A list of properties name and descriptions [straight from the code]
A list of parameters, associated with its description [from the module code] and it's value and justification [from the resourcefile].

Create Guidelines document

Create a guidelines document that stores record of agreed best practices in the design of modules.

Allow running a module to optimise parameters

Tara's HIV model outputs summary statistics. The parameters of the module can be optimised by, for example, minimising sse of those statistics wrt historical data.

Rather than having to implement the model in two places, explore wrapping the module in an function that can be passed to an optimiser.

Ordering of Modules and the Set of Modules Required for a "Standard Run"

(This might be related to: #98 (comment))

The order in which modules are registered with a simulation object matters;

It determines the order in which the initalise_population and initialise_simulation events are run, which will also often cause the order of PollingEvents to be reface this too if they have the same repeating frequency.
Modules like HealthSystem need to be registered first in order that other modules can register with them and so that this if the first event that is run each "day" (before any PollingEvent)
Module programmers are finding ways around this -- by adopting certain conventions regarding the order of modules being registered and scheduling their events with exotic timestamps (like one microsecond to midnight) to try to guarantee that their event is that last one to run in a day.

Similarly, there is now a standard set of modules that are required for the most basic simulation; i.e. Demography, Contraception, Enhanced_LifeSytle, SymptomManager (and Labour, ....soon)

And, if the healthsystem is being used:
HealthSystem, HealthSeekingBehaviour and DxManager.

The list of essential modules is changing and bugs are developing analysis scripts not keeping track.
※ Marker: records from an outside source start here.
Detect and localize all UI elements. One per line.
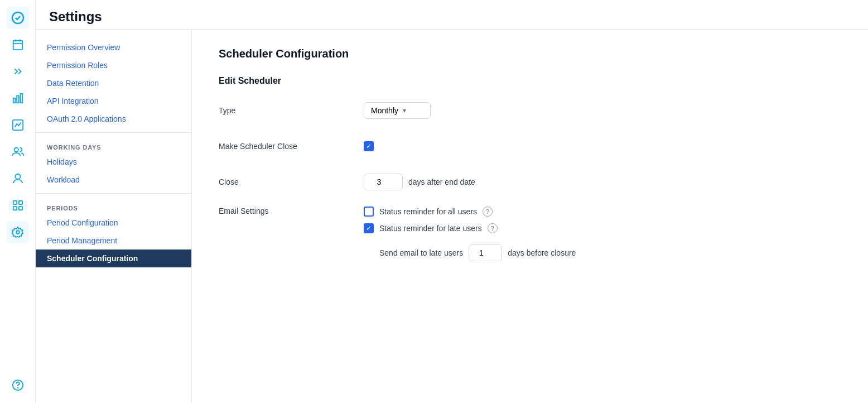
email-late-users-checkbox[interactable]: ✓ [364, 223, 374, 233]
svg-rect-14 [18, 207, 22, 210]
close-label: Close [219, 177, 364, 186]
nav-permission-overview[interactable]: Permission Overview [36, 39, 191, 56]
help-late-users-icon[interactable]: ? [488, 223, 498, 233]
nav-holidays[interactable]: Holidays [36, 153, 191, 171]
content-row: Permission Overview Permission Roles Dat… [36, 30, 868, 403]
periods-header: PERIODS [36, 198, 191, 214]
email-all-users-label: Status reminder for all users [379, 207, 477, 216]
nav-data-retention[interactable]: Data Retention [36, 74, 191, 92]
svg-rect-1 [13, 41, 22, 50]
svg-point-9 [14, 148, 18, 152]
nav-period-configuration[interactable]: Period Configuration [36, 214, 191, 232]
close-input[interactable] [364, 174, 403, 190]
email-settings-row: Email Settings ✓ Status reminder for all… [219, 207, 841, 261]
make-scheduler-close-row: Make Scheduler Close ✓ [219, 135, 841, 157]
type-dropdown-value: Monthly [371, 106, 398, 115]
user-icon[interactable] [7, 167, 29, 190]
type-label: Type [219, 106, 364, 115]
type-dropdown[interactable]: Monthly ▾ [364, 102, 431, 119]
checkmark-icon: ✓ [366, 225, 372, 232]
chevrons-icon[interactable] [7, 60, 29, 83]
left-nav: Permission Overview Permission Roles Dat… [36, 30, 192, 403]
divider-2 [36, 193, 191, 194]
close-control: days after end date [364, 174, 475, 190]
main-content: Scheduler Configuration Edit Scheduler T… [192, 30, 868, 403]
page-header: Settings [36, 0, 868, 30]
users-icon[interactable] [7, 141, 29, 163]
divider-1 [36, 132, 191, 133]
svg-rect-6 [17, 95, 19, 103]
email-late-users-label: Status reminder for late users [379, 224, 482, 233]
make-scheduler-close-label: Make Scheduler Close [219, 142, 364, 151]
svg-rect-12 [18, 201, 22, 204]
working-days-header: WORKING DAYS [36, 137, 191, 153]
page-title: Settings [49, 9, 855, 25]
check-circle-icon[interactable] [7, 7, 29, 29]
nav-permission-roles[interactable]: Permission Roles [36, 56, 191, 74]
send-email-label: Send email to late users [379, 248, 463, 257]
help-all-users-icon[interactable]: ? [483, 207, 493, 217]
email-late-users-row: ✓ Status reminder for late users ? [364, 223, 498, 233]
settings-gear-icon[interactable] [7, 221, 29, 243]
close-suffix: days after end date [408, 177, 475, 186]
nav-period-management[interactable]: Period Management [36, 232, 191, 250]
make-scheduler-close-checkbox[interactable]: ✓ [364, 141, 374, 151]
type-row: Type Monthly ▾ [219, 99, 841, 122]
type-control: Monthly ▾ [364, 102, 431, 119]
calendar-icon[interactable] [7, 33, 29, 56]
svg-point-10 [15, 174, 20, 179]
make-scheduler-close-control: ✓ [364, 141, 374, 151]
svg-point-17 [17, 387, 18, 388]
grid-icon[interactable] [7, 194, 29, 217]
email-settings-label: Email Settings [219, 207, 364, 215]
nav-oauth[interactable]: OAuth 2.0 Applications [36, 110, 191, 128]
email-settings-control: ✓ Status reminder for all users ? ✓ Stat… [364, 207, 576, 261]
main-area: Settings Permission Overview Permission … [36, 0, 868, 403]
icon-sidebar [0, 0, 36, 403]
email-all-users-checkbox[interactable]: ✓ [364, 207, 374, 217]
svg-rect-7 [20, 94, 22, 103]
email-all-users-row: ✓ Status reminder for all users ? [364, 207, 493, 217]
send-email-input[interactable] [469, 244, 502, 261]
checkmark-icon: ✓ [366, 143, 372, 150]
svg-point-15 [16, 231, 20, 234]
content-page-title: Scheduler Configuration [219, 47, 841, 60]
send-email-row: Send email to late users days before clo… [379, 244, 576, 261]
analytics-icon[interactable] [7, 114, 29, 136]
close-row: Close days after end date [219, 171, 841, 193]
svg-rect-5 [13, 98, 15, 103]
chevron-down-icon: ▾ [403, 107, 423, 114]
nav-scheduler-configuration[interactable]: Scheduler Configuration [36, 250, 191, 267]
nav-workload[interactable]: Workload [36, 171, 191, 189]
bar-chart-icon[interactable] [7, 87, 29, 109]
nav-api-integration[interactable]: API Integration [36, 92, 191, 110]
section-title: Edit Scheduler [219, 76, 841, 86]
svg-rect-13 [13, 207, 16, 210]
svg-rect-11 [13, 201, 16, 204]
help-icon[interactable] [7, 374, 29, 396]
send-email-suffix: days before closure [508, 248, 576, 257]
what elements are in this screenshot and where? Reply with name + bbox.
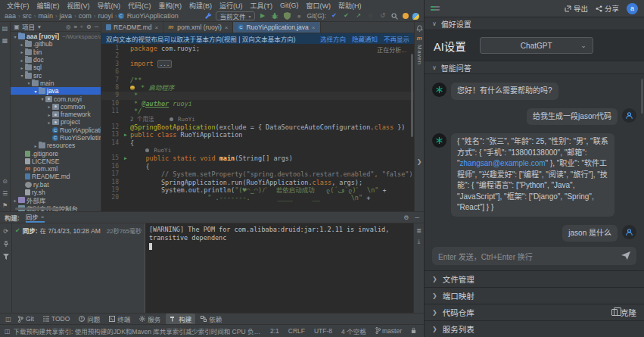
code-line[interactable]: 1package com.ruoyi; xyxy=(101,45,414,52)
code-line[interactable]: 12@SpringBootApplication(exclude = { Dat… xyxy=(101,123,414,131)
tree-item[interactable]: .gitignore xyxy=(11,149,101,157)
tool-window-button-problems[interactable]: 问题 xyxy=(75,314,104,324)
tool-window-button-build[interactable]: 构建 xyxy=(166,314,195,324)
pin-icon[interactable] xyxy=(2,240,10,248)
gear-icon[interactable]: ⚙ xyxy=(86,23,92,30)
close-icon[interactable]: × xyxy=(155,24,159,31)
code-line[interactable]: 19 System.out.println("(♥◠‿◠)ﾉﾞ 若依启动成功 ლ… xyxy=(101,186,414,194)
git-update-button[interactable]: ✔ xyxy=(330,12,338,20)
code-line[interactable]: 14{ xyxy=(101,139,414,147)
close-icon[interactable]: × xyxy=(225,24,229,31)
chat-input[interactable]: Enter 发送，Ctrl+Enter 换行 xyxy=(432,247,636,265)
menu-item[interactable]: 运行(U) xyxy=(216,1,247,11)
sliders-icon[interactable] xyxy=(431,6,440,11)
code-line[interactable]: 7/** xyxy=(101,76,414,84)
menu-item[interactable]: 代码(C) xyxy=(124,1,155,11)
breadcrumb-item[interactable]: RuoYiApplication xyxy=(126,12,180,20)
filter-icon[interactable] xyxy=(2,253,10,261)
banner-action-dismiss[interactable]: 不再显示 xyxy=(384,34,409,43)
code-line[interactable]: 16 { xyxy=(101,163,414,170)
tree-item[interactable]: ry.bat xyxy=(11,181,101,189)
maven-stripe-icon[interactable]: m xyxy=(416,35,422,42)
soft-wrap-icon[interactable]: ≣ xyxy=(415,226,423,234)
code-line[interactable]: 13▶public class RuoYiApplication xyxy=(101,131,414,139)
tool-window-switcher-icon[interactable]: ◫ xyxy=(5,315,12,323)
clone-button[interactable]: 克隆 xyxy=(611,307,636,318)
banner-action-hide[interactable]: 隐藏通知 xyxy=(352,34,378,43)
stop-button[interactable]: ■ xyxy=(295,12,303,20)
inlay-hint[interactable]: 2 个用法 RuoYi xyxy=(130,116,414,123)
preferences-section-header[interactable]: ∨ 偏好设置 xyxy=(425,17,644,30)
maven-stripe-label[interactable]: Maven xyxy=(416,45,423,65)
model-select[interactable]: ChatGPT ⌄ xyxy=(480,37,593,54)
run-gutter-icon[interactable]: ▶ xyxy=(121,131,130,139)
setup-sdk-icon[interactable] xyxy=(204,12,212,20)
share-button[interactable]: 分享 xyxy=(596,3,619,14)
qa-section-header[interactable]: ∨ 智能问答 xyxy=(425,61,644,74)
collapse-all-icon[interactable]: ÷ xyxy=(80,23,83,30)
tree-item[interactable]: ▾src xyxy=(11,71,101,79)
code-line[interactable]: 6 xyxy=(101,68,414,76)
stripe-chevron-icon[interactable]: ❯ xyxy=(417,158,422,165)
tree-item[interactable]: ▸bin xyxy=(11,48,101,56)
tree-toggle-icon[interactable]: ▸ xyxy=(19,49,25,55)
run-button[interactable]: ▶ xyxy=(259,12,267,20)
resync-icon[interactable]: ⟳ xyxy=(2,227,10,235)
git-commit-button[interactable]: ✔ xyxy=(342,12,350,20)
code-line[interactable]: 10 * @author ruoyi xyxy=(101,100,414,108)
tree-item[interactable]: ▸外部库 xyxy=(11,196,101,204)
tree-toggle-icon[interactable]: ▸ xyxy=(46,112,52,117)
ai-section-代码仓库[interactable]: ❯代码仓库克隆 xyxy=(425,304,644,320)
breadcrumb-item[interactable]: aaa xyxy=(3,12,17,20)
code-line[interactable]: 15▶ public static void main(String[] arg… xyxy=(101,154,414,162)
tree-item[interactable]: ▸project xyxy=(11,118,101,126)
user-avatar[interactable]: a xyxy=(627,3,638,14)
tree-toggle-icon[interactable]: ▸ xyxy=(19,42,25,47)
hide-panel-icon[interactable]: ─ xyxy=(415,214,419,221)
editor-tab[interactable]: README.md× xyxy=(101,22,163,33)
menu-item[interactable]: 文件(F) xyxy=(3,1,33,11)
tree-item[interactable]: ▸doc xyxy=(11,56,101,64)
build-tab-sync[interactable]: 同步 × xyxy=(26,212,45,223)
tree-item[interactable]: ▸framework xyxy=(11,111,101,118)
ai-section-端口映射[interactable]: ❯端口映射 xyxy=(425,287,644,304)
tool-window-button-git[interactable]: Git xyxy=(14,314,38,323)
breadcrumb-item[interactable]: src xyxy=(21,12,33,20)
tree-toggle-icon[interactable]: ▾ xyxy=(33,89,39,94)
tree-item[interactable]: ▸.github xyxy=(11,40,101,48)
chat-bubble[interactable]: 给我生成一段jason代码 xyxy=(527,108,618,126)
coverage-button[interactable] xyxy=(283,12,291,20)
tool-window-button-terminal[interactable]: 终端 xyxy=(105,314,134,324)
structure-stripe-icon[interactable]: ☰ xyxy=(2,189,9,197)
code-line[interactable]: 8 * 启动程序 xyxy=(101,84,414,92)
tree-item[interactable]: ▾aaa [ruoyi]~/Workspace/aaa xyxy=(11,33,101,40)
chevron-down-icon[interactable]: ▾ xyxy=(38,23,41,30)
menu-item[interactable]: 帮助(H) xyxy=(334,1,366,11)
search-everywhere-icon[interactable] xyxy=(390,12,399,20)
codewithme-icon[interactable] xyxy=(403,13,409,19)
tree-item[interactable]: README.md xyxy=(11,173,101,180)
code-line[interactable]: 18 SpringApplication.run(RuoYiApplicatio… xyxy=(101,179,414,186)
scroll-to-end-icon[interactable]: ⤓ xyxy=(415,238,423,245)
breadcrumb-item[interactable]: com xyxy=(77,12,93,20)
tree-horizontal-scrollbar[interactable] xyxy=(15,208,61,210)
code-line[interactable]: 9 * xyxy=(101,92,414,99)
line-ending[interactable]: CRLF xyxy=(285,327,308,335)
menu-item[interactable]: 导航(N) xyxy=(94,1,125,11)
tree-item[interactable]: mpom.xml xyxy=(11,165,101,173)
menu-item[interactable]: 视图(V) xyxy=(64,1,94,11)
project-stripe-icon[interactable]: ▤ xyxy=(2,24,9,32)
plugin-icon[interactable] xyxy=(412,13,419,20)
chat-history[interactable]: 您好！有什么需要帮助的吗?给我生成一段jason代码{ "姓名": "张三", … xyxy=(425,74,644,242)
breadcrumb-item[interactable]: ruoyi xyxy=(96,12,114,20)
tree-item[interactable]: ▸sql xyxy=(11,64,101,71)
ai-section-服务列表[interactable]: ❯服务列表 xyxy=(425,320,644,337)
tool-window-button-todo[interactable]: TODO xyxy=(39,314,73,323)
tree-item[interactable]: ▾com.ruoyi xyxy=(11,95,101,102)
tree-toggle-icon[interactable]: ▸ xyxy=(33,143,39,148)
code-view[interactable]: 1package com.ruoyi;23import ...67/**8 * … xyxy=(101,44,414,211)
editor-tab[interactable]: mpom.xml (ruoyi)× xyxy=(163,22,233,33)
git-rollback-button[interactable]: ↺ xyxy=(378,12,387,20)
expand-all-icon[interactable]: ≡ xyxy=(73,23,76,30)
tool-window-button-deps[interactable]: 依赖 xyxy=(197,314,226,324)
Erorrs that arise from a module not being registered are hard to track because it might not be obvious what is missing (i.e. that births are not happening or that healthseeking is not occurring).

It would be good if we could find a way to:

let the simulation module re-order the 'order' of the modules that are registered with it (before doing anything else), according to rules we set. This would allow an explicit logic to be relied upon without demanding any consistency in the 'analysis scripts' etc.
let the simulation issue a warning if one of those recognised 'fundamental' modules is not registered with it before the simulation is run.